Maybe we could reopen the discussion of EmpicicalRisks.jl's utility for defining the loss functions, penalizer, and risk models for our planned ecosystem? I have been working with that package for a while now and I am pretty happy with it. The performance is also great. The only thing that is a bit of a problem with working on EmpiricalRisks.jl are the tight time constraints of its author.

From the ML framework perspective it would be awesome if we put the stochastic learning of EmpiricalRisk models into your package where it makes sense. Regression.jl deals with full batch learning of empirical risks models pretty well, but the stochastic side could need some love.
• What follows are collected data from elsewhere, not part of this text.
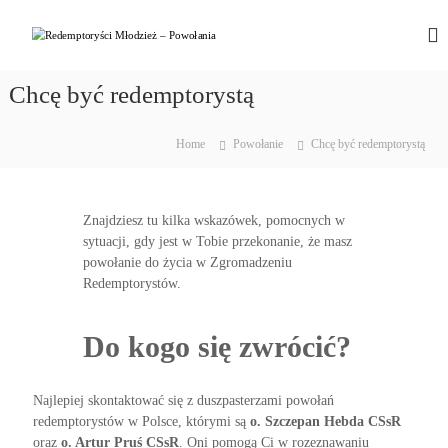
S
k
R
P
o
i
e
m
p
d
o
Chcę być redemptorystą
t
e
ż
o
e
m
c
m
Home
Powołanie
Chcę być redemptorystą
p
o
y
t
r
n
o
t
o
z
e
Znajdziesz tu kilka wskazówek, pomocnych w
r
e
n
sytuacji, gdy jest w Tobie przekonanie, że masz
y
z
t
powołanie do życia w Zgromadzeniu
n
ś
Redemptorystów.
a
c
ć
i
T
Do kogo się zwrócić?
w
M
o
ł
j
o
e
Najlepiej skontaktować się z duszpasterzami powołań
p
d
redemptorystów w Polsce, którymi są
o. Szczepan Hebda CSsR
o
z
oraz
o. Artur Pruś CSsR
. Oni pomogą Ci w rozeznawaniu
w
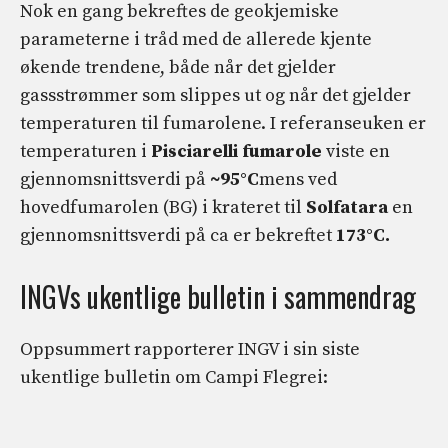
Nok en gang bekreftes de geokjemiske
parameterne i tråd med de allerede kjente
økende trendene, både når det gjelder
gassstrømmer som slippes ut og når det gjelder
temperaturen til fumarolene. I referanseuken er
temperaturen i
Pisciarelli fumarole
viste en
gjennomsnittsverdi på
~95°C
mens ved
hovedfumarolen (BG) i krateret til
Solfatara
en
gjennomsnittsverdi på ca er bekreftet
173°C.
INGVs ukentlige bulletin i sammendrag
Oppsummert rapporterer INGV i sin siste
ukentlige bulletin om Campi Flegrei:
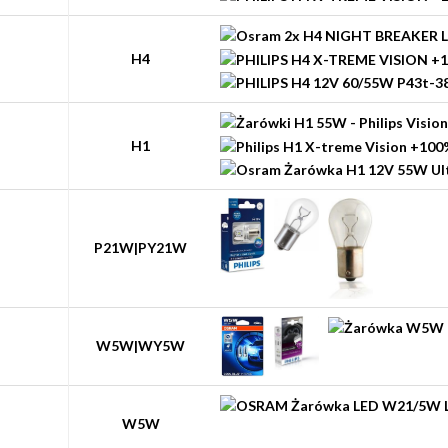
H4
H1
P21W|PY21W
W5W|WY5W
W5W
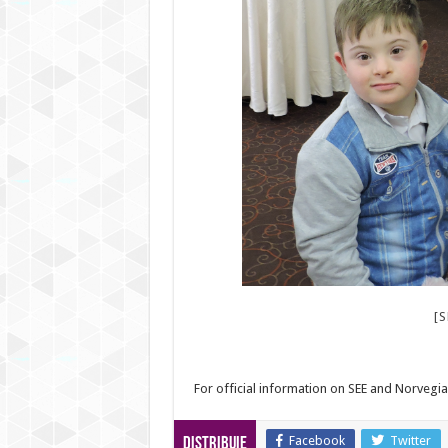
[
For official information on SEE and Norvegi
Facebook
Twitter
Distribuie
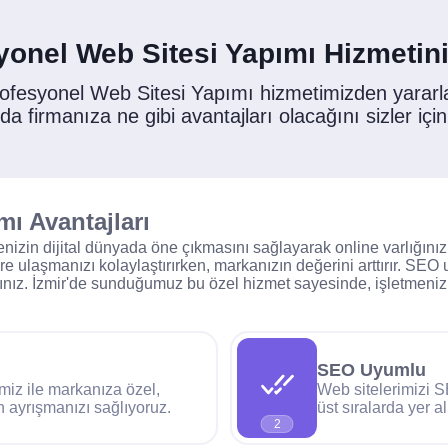
yonel Web Sitesi Yapımı Hizmetini
rofesyonel Web Sitesi Yapımı hizmetimizden yarar
 firmanıza ne gibi avantajları olacağını sizler için
mı Avantajları
izin dijital dünyada öne çıkmasını sağlayarak online varlığınızı
re ulaşmanızı kolaylaştırırken, markanızın değerini arttırır. SEO
ınız. İzmir'de sunduğumuz bu özel hizmet sayesinde, işletmenizin 
SEO Uyumlu
miz ile markanıza özel,
Web sitelerimizi 
n ayrışmanızı sağlıyoruz.
üst sıralarda yer a
2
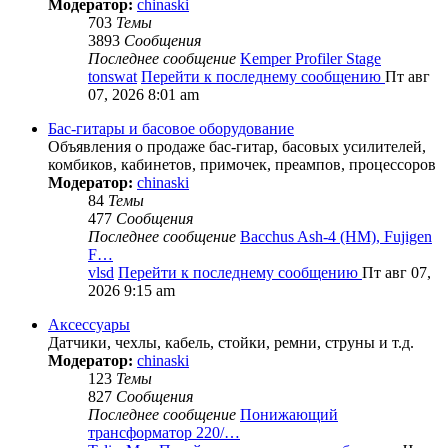
Модератор:
chinaski
703
Темы
3893
Сообщения
Последнее сообщение
Kemper Profiler Stage
tonswat
Перейти к последнему сообщению
Пт авг
07, 2026 8:01 am
Бас-гитары и басовое оборудование
Объявления о продаже бас-гитар, басовых усилителей,
комбиков, кабинетов, примочек, преампов, процессоров
Модератор:
chinaski
84
Темы
477
Сообщения
Последнее сообщение
Bacchus Ash-4 (HM), Fujigen
F…
vlsd
Перейти к последнему сообщению
Пт авг 07,
2026 9:15 am
Аксессуары
Датчики, чехлы, кабель, стойки, ремни, струны и т.д.
Модератор:
chinaski
123
Темы
827
Сообщения
Последнее сообщение
Понижающий
трансформатор 220/…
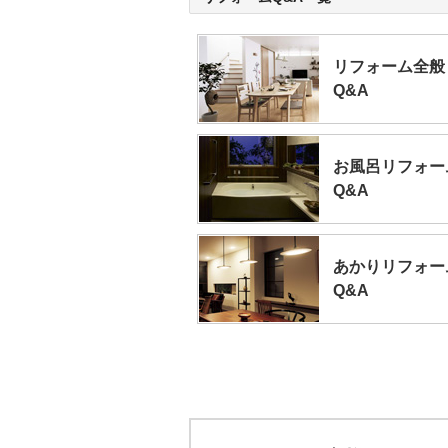
リフォーム全般
Q&A
お風呂リフォー
Q&A
あかりリフォー
Q&A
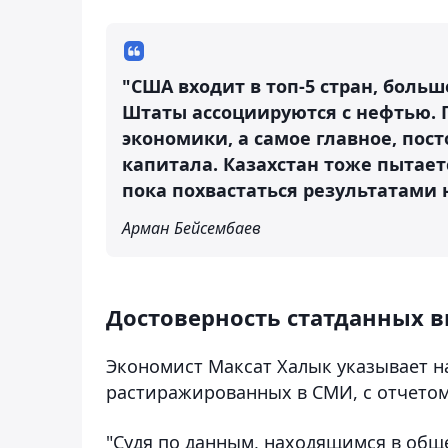
"США входит в топ-5 стран, больш
Штаты ассоциируются с нефтью. 
экономики, а самое главное, пос
капитала. Казахстан тоже пытае
пока похвастаться результатами н
Арман Бейсембаев
Достоверность статданных 
Экономист Максат Халык указывает н
растиражированных в СМИ, с отчетом
"Судя по данным, находящимся в обще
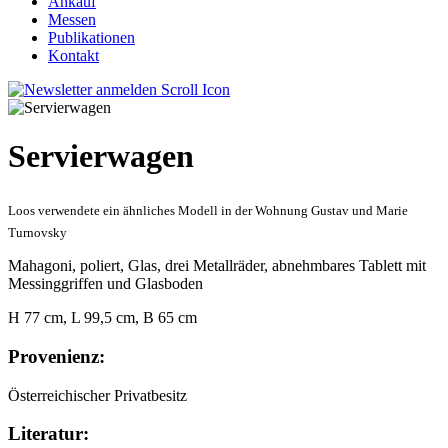
Ankauf
Messen
Publikationen
Kontakt
Servierwagen
Loos verwendete ein ähnliches Modell in der Wohnung Gustav und Marie
Turnovsky
Mahagoni, poliert, Glas, drei Metallräder, abnehmbares Tablett mit
Messinggriffen und Glasboden
H 77 cm, L 99,5 cm, B 65 cm
Provenienz:
Österreichischer Privatbesitz
Literatur:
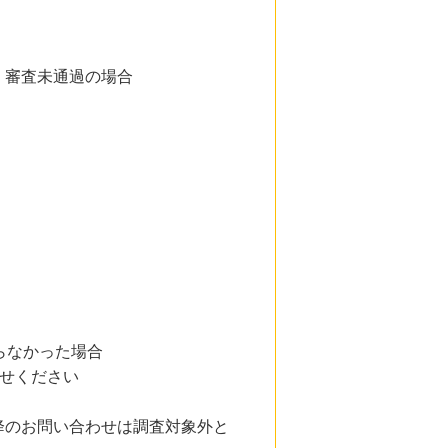
、審査未通過の場合
らなかった場合
わせください
降のお問い合わせは調査対象外と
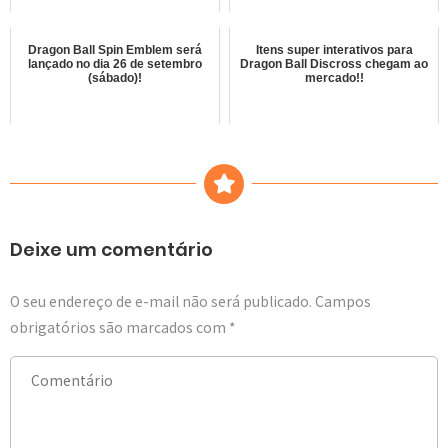
Dragon Ball Spin Emblem será
Itens super interativos para
lançado no dia 26 de setembro
Dragon Ball Discross chegam ao
(sábado)!
mercado!!
Deixe um comentário
O seu endereço de e-mail não será publicado.
Campos
obrigatórios são marcados com
*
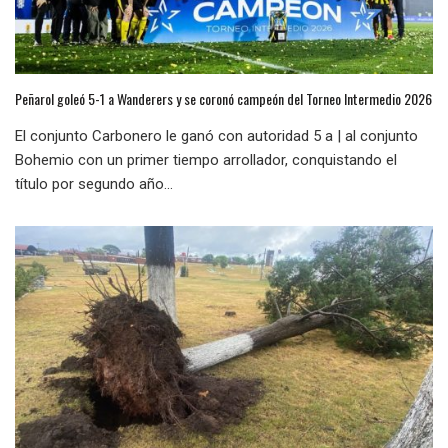
Peñarol goleó 5-1 a Wanderers y se coronó campeón del Torneo Intermedio 2026
El conjunto Carbonero le ganó con autoridad 5 a | al conjunto
Bohemio con un primer tiempo arrollador, conquistando el
título por segundo año...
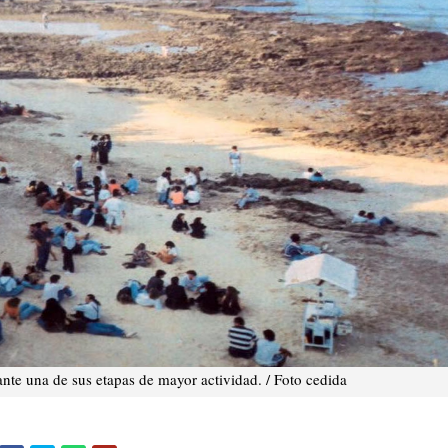
nte una de sus etapas de mayor actividad. / Foto cedida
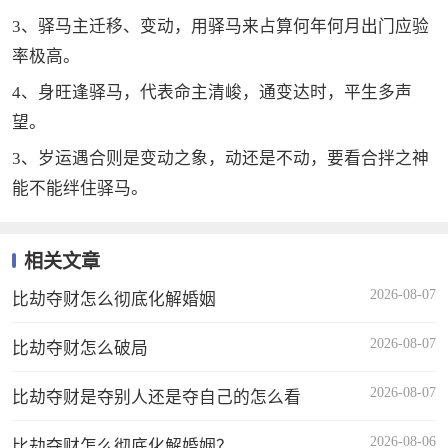
3、驿马主迁移、变动，用驿马来占算何年何月出门应验
率极高。
4、身旺逢驿马，代表命主清峻，通变达时，平生多声
望。
3、岁运遇合则是变动之象，动还是不动，要看合拌之神
能不能绊住驿马。
相关文章
2026-08-07
比劫夺财怎么彻底化解婚姻
2026-08-07
比劫夺财怎么破局
2026-08-07
比劫夺财是夺别人还是夺自己的怎么看
2026-08-06
比劫夺财怎么彻底化解婚姻？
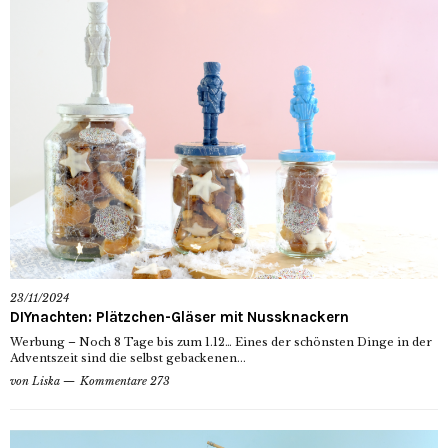
23/11/2024
DIYnachten: Plätzchen-Gläser mit Nussknackern
Werbung – Noch 8 Tage bis zum 1.12… Eines der schönsten Dinge in der
Adventszeit sind die selbst gebackenen...
von
Liska
Kommentare 273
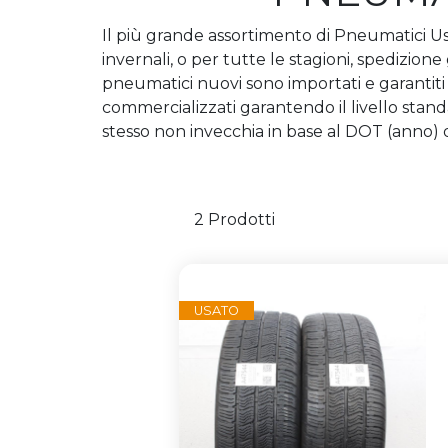
Il più grande assortimento di Pneumatici Usa
invernali, o per tutte le stagioni, spedizione
pneumatici nuovi sono importati e garantiti
commercializzati garantendo il livello sta
stesso non invecchia in base al DOT (anno) 
2 Prodotti
USATO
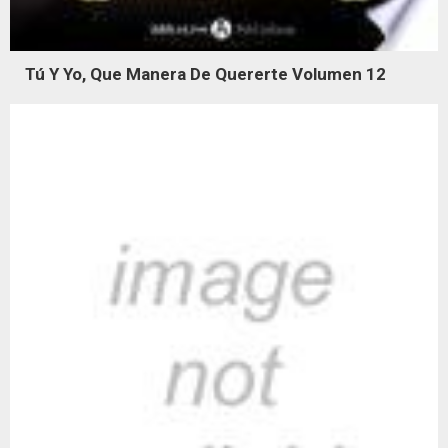
Tú Y Yo, Que Manera De Quererte Volumen 12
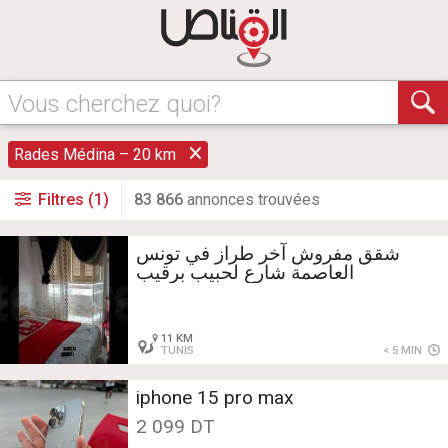
Vous cherchez quoi?
Rades Médina – 20 km
Filtres (1)
83 866
annonce
s
trouvée
s
شقق مفروش آخر طراز في تونس
العاصمة شارع لحبيب برقيب
11 KM
TUNIS
< 5 MIN
iphone 15 pro max
2 099 DT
EDIT: as a sidenote it is EmpiricalRisks.deriv(loss, p, y) now

tbreloff commented 9 years ago

Yes the stochastic side is not ideal. I can believe that it's perfectly fine for certain batch algorithms. However the "tight time constraints" are something that could be a very important deciding factor for me. I'm willing to give it a chance, but I can't promise I'll like it.

Evizero commented 9 years ago

Maybe to give this a little more context. I use the loss, penalizer etc .. functors of EmpiricalRisks.jl to define the SVM's structure in my KSVM.jl package. Using this it is pretty easy to build SVM specifications in a lego-type manner. Also all the solvers of Regression.jl (like BFGS) for solving all kinds of linear SVMs in the primal just work for free. If now a package comes along that implements stochastic gradient descent etc for these formulations it would be available for my SVM package as well. Also it enables the possibility for specialized algorithms for specific combinations of loss and penalizer. For example I implement a dual coordinate descent algorithm but that only works for HingeLoss or SqrHingeLoss and L2 penalization.

Evizero commented 9 years ago

However the "tight time constraints" are something that could be a very important deciding factor for me. I'm willing to give it a chance, but I can't promise I'll like it.

Well I think the willingness to consider it is enough for now. Looking at your initial list, I think we have quite a few other conceptual things to solve before we should actually reach a final decision on it. So I don't think we should refactor any code right now,.